Ryan smiled at this. She’d had a mother who looked after things once upon a time, too. In hindsight, it was reckless to put all the caregiving into the lap of one person; not only did it restrict that person, but what if she died? What then?
“What’s happened to Nanny?” Ryan asked, trying to change the subject.
“She has leaned too close to the fire and singed her eyebrows,” reported Marie.
“Ah yes. Well, there is no Nanny and no mother at Winscombe, so I must go, I’m afraid.”
“But when will you come back?” Marie asked.
“I’m not leaving tonight, so never you fear,” Ryan told the girls. “You’re selecting my dress, remember? When I do go, I’ve suggested to your parents that you might visit me. I live on an island, as I’ve said. How would you like to travel across the English Channel to a little island, to swim in the sea or stand on a cliff and watch ships come and go? We can awaken while it’s still dark and see the sun rise from the water like a creature emerging from the depths. What do you say to that?”

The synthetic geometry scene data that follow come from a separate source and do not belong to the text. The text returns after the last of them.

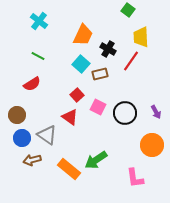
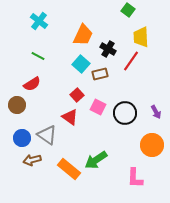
brown circle: moved 10 px up
pink L-shape: rotated 10 degrees clockwise
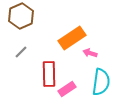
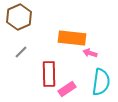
brown hexagon: moved 2 px left, 1 px down
orange rectangle: rotated 40 degrees clockwise
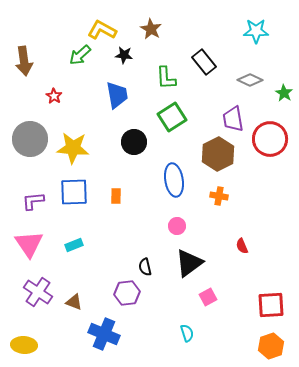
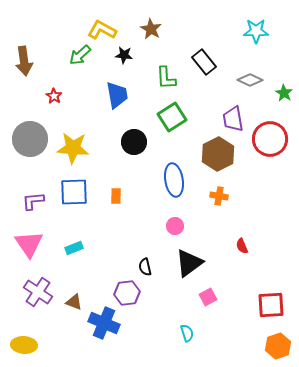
pink circle: moved 2 px left
cyan rectangle: moved 3 px down
blue cross: moved 11 px up
orange hexagon: moved 7 px right
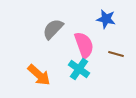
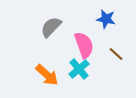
gray semicircle: moved 2 px left, 2 px up
brown line: rotated 28 degrees clockwise
cyan cross: rotated 15 degrees clockwise
orange arrow: moved 8 px right
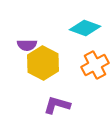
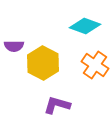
cyan diamond: moved 2 px up
purple semicircle: moved 13 px left, 1 px down
orange cross: rotated 28 degrees counterclockwise
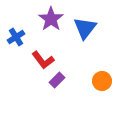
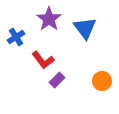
purple star: moved 2 px left
blue triangle: rotated 15 degrees counterclockwise
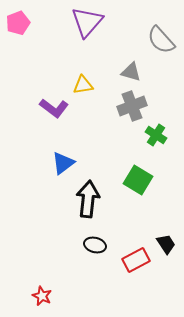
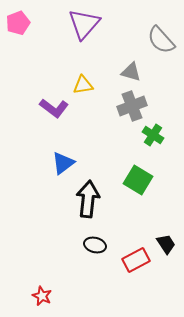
purple triangle: moved 3 px left, 2 px down
green cross: moved 3 px left
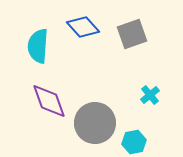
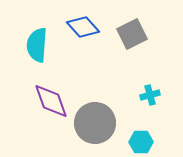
gray square: rotated 8 degrees counterclockwise
cyan semicircle: moved 1 px left, 1 px up
cyan cross: rotated 24 degrees clockwise
purple diamond: moved 2 px right
cyan hexagon: moved 7 px right; rotated 10 degrees clockwise
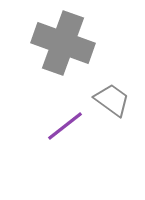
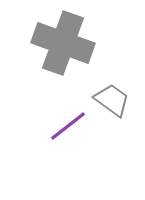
purple line: moved 3 px right
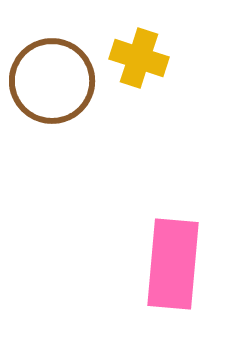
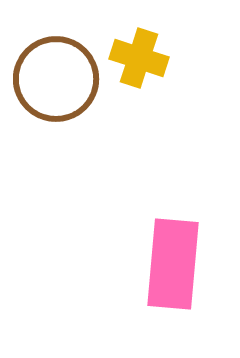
brown circle: moved 4 px right, 2 px up
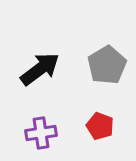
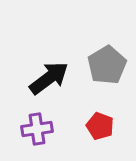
black arrow: moved 9 px right, 9 px down
purple cross: moved 4 px left, 4 px up
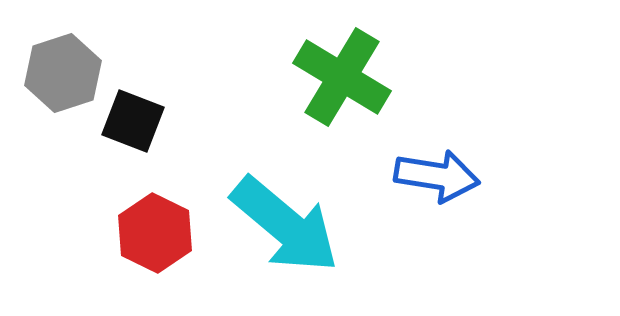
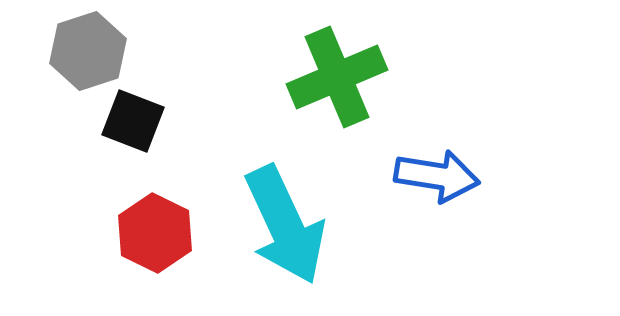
gray hexagon: moved 25 px right, 22 px up
green cross: moved 5 px left; rotated 36 degrees clockwise
cyan arrow: rotated 25 degrees clockwise
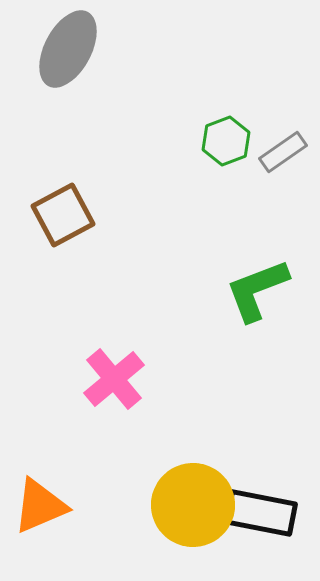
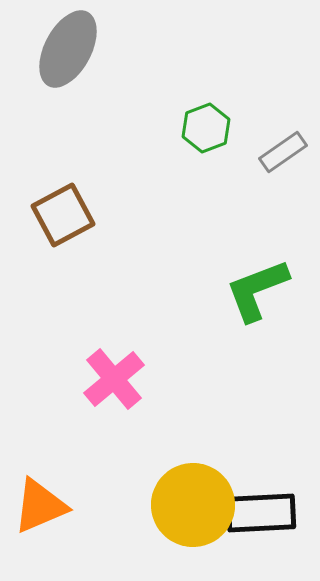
green hexagon: moved 20 px left, 13 px up
black rectangle: rotated 14 degrees counterclockwise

Ryan tried to make it sound as magical as possible, hoping to compel the Creweses to visit. She’d grown so very fond of this family; and now that the wedding had come and gone, she couldn’t envision herself returning to Mayapple. Gabriel had broken her heart with the beauty of the ceremony, with vows and the heartfelt look on his face. Wiltshire was simply too close to him. Ryan wasn’t certain she could survive her current broken heart; certainly she’d not survive having it broken again and again.
Her sole consolation was this: life as she knew it—her home, the independence, the lives of her sisters—was being restored. She’d achieved her goal in coming to mainland England. The only new piece would be her newly broken heart. It was better, she supposed, than not achieving her goal and also having a broken heart.
“But have your parents said you may meet Bartholomew’s classmate?” Ryan asked. “This dinner for him and his family is meant to be quite the affair, I believe.”
“We may not meet him,” Marie recited. “We must remain with Nanny from supper until bedtime and there are no exceptions to this rule. Even if Nanny dies.”
“Well, I should hope we aren’t called to test this rule. But never you fear, I’ll come and tell you good-night so you may see my gown. Can I rely upon you to give me your honest opinion about which dress to wear? I wouldn’t want Bartholomew’s friends to think of me as a bumpkin.”
“We will help you, Lady Ryan!” declared little Sofie. “You will not look like a pumpkin.”
Ryan was less concerned about her appearance and more concerned about keeping away from the stables. Chatting over a formal dinner with strangers was hardly how she’d wanted to pass her wedding night, but it was as good an excuse as any. She would not, could not, see Gabriel—not an accidental encounter and certainly not (God forbid) a moment of weakness where she sought him out. Gabriel had rejected her for the last time. He’d married her in a beautiful show of natural splendor, and when Elise had suggested that the family return to Mayapple and Ryan remain in the forest for the night, he had refused. He’d gotten a strange look on his face, and said he didn’t think that would be prudent. He said he would help dismantle the wedding arch and put away chairs and return to Mayapple after dark.